The Sri Lankan government continued with an existing scheme that grants soldiers in the armed forces a grant of Rs. 100,000 at the birth of the third child.

The proposal, which was part of the 2012 budget under the former Sri Lankan President Mahinda Rajapaksa, has been carried out throughout the previous year to all members of the armed forces.

Previously, the grant was also awarded to police personnel, however the 2016 budget did not make that allocation, reports Daily Mirror.

In 2014, Sri Lanka’s Ministry of Defence announced that it had cashed out over Rs. 700 million to soldiers from the Sri Lankan Armed Forces in the past year alone, for more than 7,000 soldiers.

See our earlier post: 2012 budget fosters militarisation (21 November 2011)

Below is an extract from our earlier post: Sri Lanka’s monoethnic military (27 June 2011)

Prof. Brian Blodgett, Director of the History and Military Studies Programs for the American Public University, published a study of Sri Lanka’s military in 2004. In it he notes how,

“in 1962, a policy of recruiting only from the Sinhalese Buddhist community was instituted. This was the beginning of an ethnically pure army.”

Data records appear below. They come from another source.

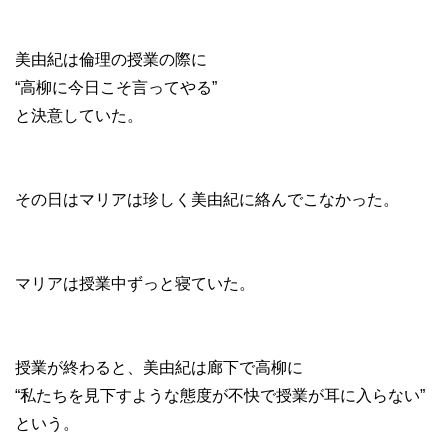
美由紀は倫理の授業の際に
“高柳に今日こそ言ってやる”
と決意していた。
その日はマリアは珍しく美由紀に絡んでこなかった。
マリアは授業中ずっと寝ていた。
授業が終わると、美由紀は廊下で高柳に
“私たちを見下すような態度が不快で授業が耳に入らない”
という。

Prof. Stanley Tambiah of Harvard University published a book length comment, ‘Ethnic Fratricide and the Dismantling of Democracy’, just two years after Sri Lanka’s conflict began. In it he noted,

“[Today, in 1986] the armed forces are filled with Sinhalese and the Tamils are excluded from serving in them. … There has been virtually no recruitment of Tamils into the armed forces, and very little into the police force, for nearly thirty years.”